Je ne croyais pas au surnaturel, aux fantômes, aux démons ni rien de ce genre. Je n'y avais jamais cru et je ne comptais pas commencer. Il devait forcément y avoir une explication rationnelle et Will allait la trouver. Parce que Will la trouvait toujours. Il savait toujours comment expliquer les phénomènes les plus étranges.

Toutefois, lorsque je me tournai vers lui, il avait cet air qui me tordait l'estomac et me faisait penser que plus rien n'allait, que le bateau prenait l'eau. Il n'avait pas besoin de dire quoi que ce soit. Je savais que, cette fois, je n'obtiendrais pas de dissertation cartésienne et terre à terre sur ce qu'il venait de se passer.

Nyles serrait Sierra dans ses bras, la berçant, patientant pour que quelqu'un lui explique enfin ce qu'il se passait. Devon avait l'air de celui qui est à deux doigts de vomir sur le tapis. Sa peau avait l'air cireuse et grise, comme s'il était malade, atteint par une grippe sévère qu'il n'avait cherché à soigner.

Ce fut William qui trouva le courage de briser le silence. Sa main se figea au milieu de mon dos alors qu'il se raclait la gorge. Je gardai le regard fixé sur Camden, sur la batte qu'il traînait sur le carrelage. Est-ce qu'elle serait réellement utile contre cette chose... personne ?

Je ne tenais pas à penser que ça put être autre chose qu'une personne faite de chair et de sang. Je ne parvenais pas à y croire. Le paranormal, très peu pour moi. J'adorais lire les histoires, regarder les vidéos (truquées) sur internet, les documentaires, les films... Ce n'était pas pour autant que je croyais à tout ça. Au contraire. Chaque histoire de fantôme, d'esprit ou, mieux, de démons, de poltergeist... Chacune d'entre elles était une nouvelle brique qui construisait la Grande Muraille entre moi et la croyance au paranormal et au surnaturel. Parce que je croyais encore moins aux aliens que je ne croyais aux fantômes.
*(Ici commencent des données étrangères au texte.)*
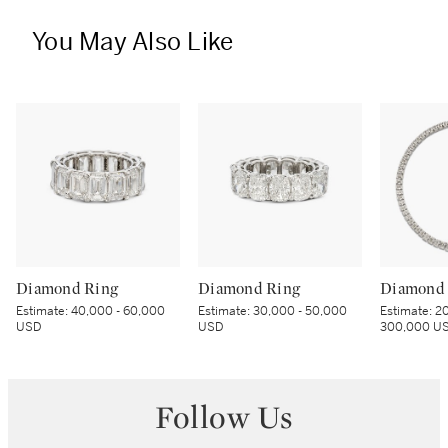
You May Also Like
Diamond Ring
Diamond Ring
Diamond 
Estimate:
40,000 - 60,000
Estimate:
30,000 - 50,000
Estimate:
20
USD
USD
300,000 U
Follow Us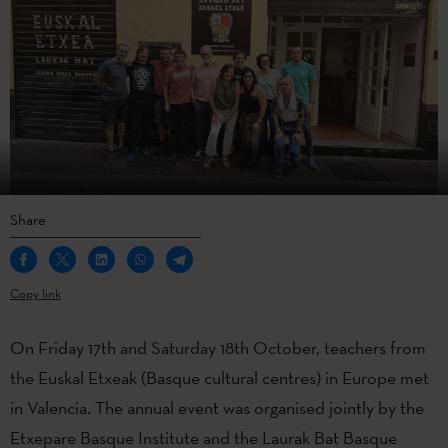
Share
Copy link
On Friday 17th and Saturday 18th October, teachers from
the Euskal Etxeak (Basque cultural centres) in Europe met
in Valencia. The annual event was organised jointly by the
Etxepare Basque Institute and the Laurak Bat Basque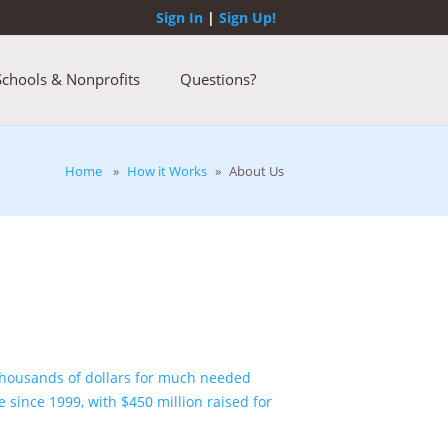
Sign In
|
Sign Up!
Schools & Nonprofits
Questions?
Home
»
How it Works
»
About Us
 thousands of dollars for much needed
e since 1999, with
$450 million
raised for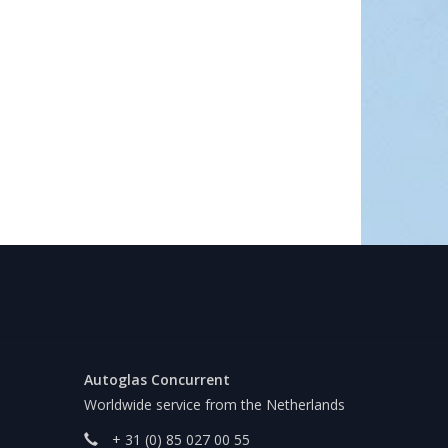
Autoglas Concurrent
Worldwide service from the Netherlands
+ 31 (0) 85 027 00 55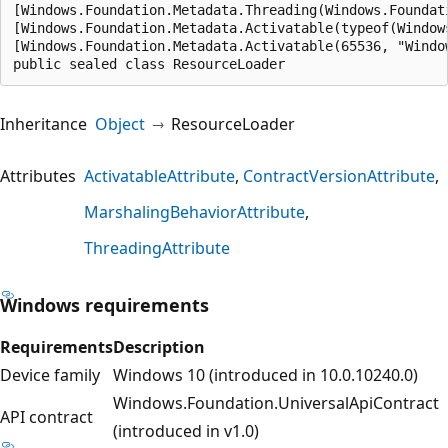
[Windows.Foundation.Metadata.Threading(Windows.Foundat
[Windows.Foundation.Metadata.Activatable(typeof(Window
[Windows.Foundation.Metadata.Activatable(65536, "Windo
public sealed class ResourceLoader
Inheritance
Object
ResourceLoader
Attributes
ActivatableAttribute
ContractVersionAttribute
MarshalingBehaviorAttribute
ThreadingAttribute
Windows requirements
Requirements
Description
Device family
Windows 10 (introduced in 10.0.10240.0)
Windows.Foundation.UniversalApiContract
API contract
(introduced in v1.0)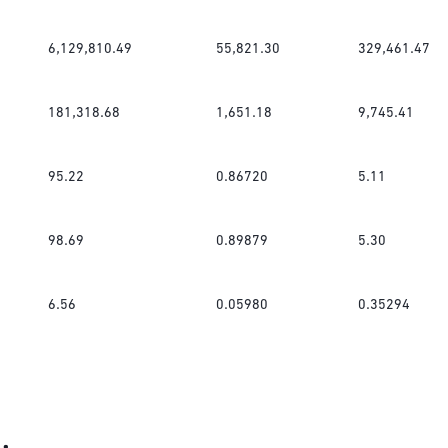
6,129,810.49
55,821.30
329,461.47
181,318.68
1,651.18
9,745.41
95.22
0.86720
5.11
98.69
0.89879
5.30
6.56
0.05980
0.35294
- Sky... Est-ce que c'était... ?

Il ne termina pas sa question mais je sus sans mal à quoi il faisait référence. À ce jour où j'avais débarqué à l'appartement couverte de boue, l'air terrifié d'une biche ayant à peine échappé au chasseur sur le visage.
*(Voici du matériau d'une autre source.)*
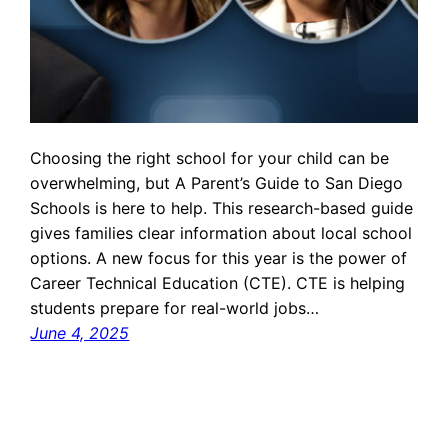
Choosing the right school for your child can be
overwhelming, but A Parent’s Guide to San Diego
Schools is here to help. This research-based guide
gives families clear information about local school
options. A new focus for this year is the power of
Career Technical Education (CTE). CTE is helping
students prepare for real-world jobs…
June 4, 2025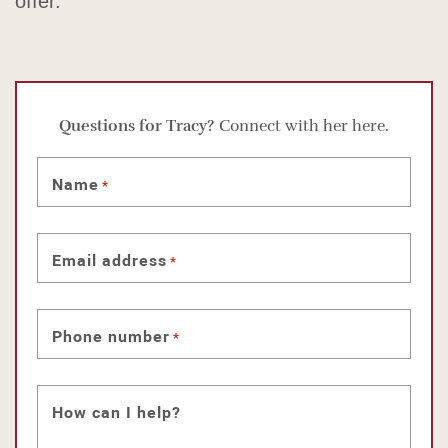
offer.
Questions for Tracy?
Connect with her here.
Name
*
Email address
*
Phone number
*
How can I help?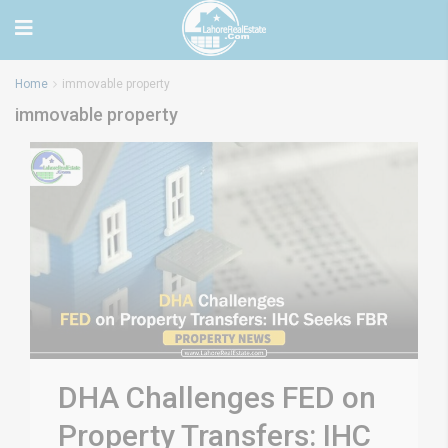
Home
immovable property
immovable property
DHA Challenges FED on
Property Transfers: IHC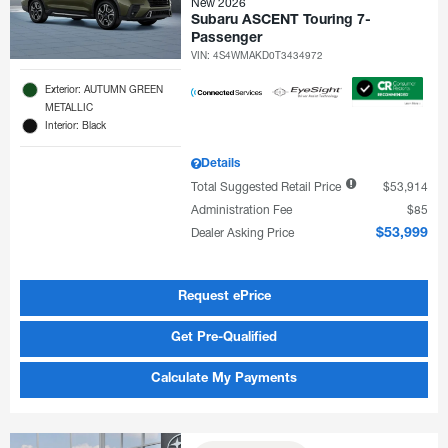
New 2026
Subaru ASCENT Touring 7-
Passenger
VIN:
4S4WMAKD0T3434972
Exterior: AUTUMN GREEN
METALLIC
Interior: Black
Details
Total Suggested Retail Price
$53,914
Administration Fee
$85
Dealer Asking Price
$53,999
Request ePrice
Get Pre-Qualified
Calculate My Payments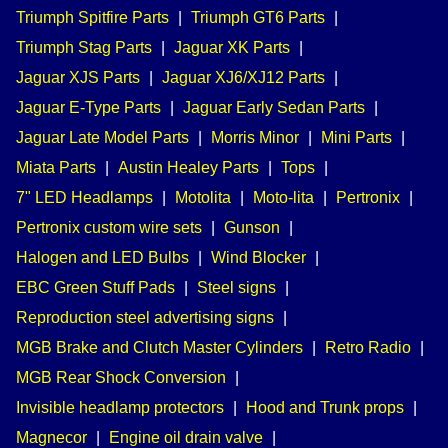
Triumph Spitfire Parts
|
Triumph GT6 Parts
|
Triumph Stag Parts
|
Jaguar XK Parts
|
Jaguar XJS Parts
|
Jaguar XJ6/XJ12 Parts
|
Jaguar E-Type Parts
|
Jaguar Early Sedan Parts
|
Jaguar Late Model Parts
|
Morris Minor
|
Mini Parts
|
Miata Parts
|
Austin Healey Parts
|
Tops
|
7" LED Headlamps
|
Motolita
|
Moto-lita
|
Pertronix
|
Pertronix custom wire sets
|
Gunson
|
Halogen and LED Bulbs
|
Wind Blocker
|
EBC Green Stuff Pads
|
Steel signs
|
Reproduction steel advertising signs
|
MGB Brake and Clutch Master Cylinders
|
Retro Radio
|
MGB Rear Shock Conversion
|
Invisible headlamp protectors
|
Hood and Trunk props
|
Magnecor
|
Engine oil drain valve
|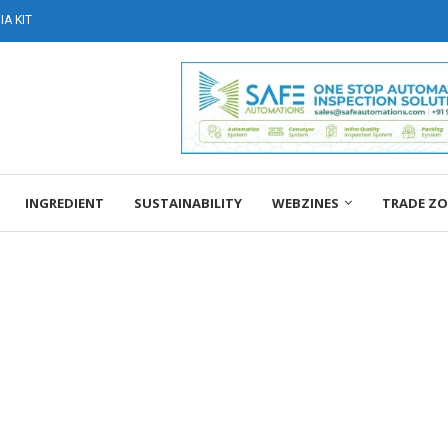
A KIT
INGREDIENT
SUSTAINABILITY
WEBZINES
TRADE Z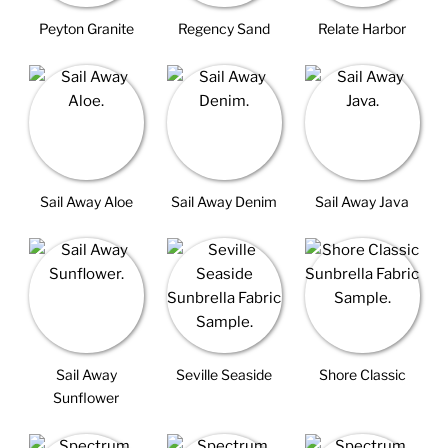
Peyton Granite
Regency Sand
Relate Harbor
Sail Away Aloe
Sail Away Denim
Sail Away Java
Sail Away
Seville Seaside
Shore Classic
Sunflower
Je hochai simplement la tête. Je n'avais rien à dire de plus.

- Que s'est-il passé ? céda finalement Nyles, trouvant du courage dans le fait que Will avait rompu le silence en premier. Je n'ai rien vu...
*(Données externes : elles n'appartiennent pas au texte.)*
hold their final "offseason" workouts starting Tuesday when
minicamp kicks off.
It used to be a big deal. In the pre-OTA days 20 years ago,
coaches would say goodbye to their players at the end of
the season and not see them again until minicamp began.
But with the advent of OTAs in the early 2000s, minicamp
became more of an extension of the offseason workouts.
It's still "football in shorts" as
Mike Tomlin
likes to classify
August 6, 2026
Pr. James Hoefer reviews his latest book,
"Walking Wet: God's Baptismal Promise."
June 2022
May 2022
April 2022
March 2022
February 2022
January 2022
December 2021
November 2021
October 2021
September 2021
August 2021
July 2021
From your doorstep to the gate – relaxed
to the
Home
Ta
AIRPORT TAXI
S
- Il y avait quelqu'un, articula Camden.

La brusque interruption de ses mouvements me fit relever la tête. Il s'était figé à la manière de quelqu'un qui venait de croiser le regard maudit de Méduse. Ses yeux bruns se fichèrent dans les miens, aussi effrayés que je l'étais. Il ne chercha pas à se cacher derrière une quelconque fierté masculine. Il me laissa voir combien ce qu'il s'était passé le terrifiait. Étrangement, ça me fit du bien. Je me sentis... en phase. Comprise. Lui comprenait ce qu'il se passait réellement avec ce stalker et je n'avais plus à craindre d'être prise pour une folle.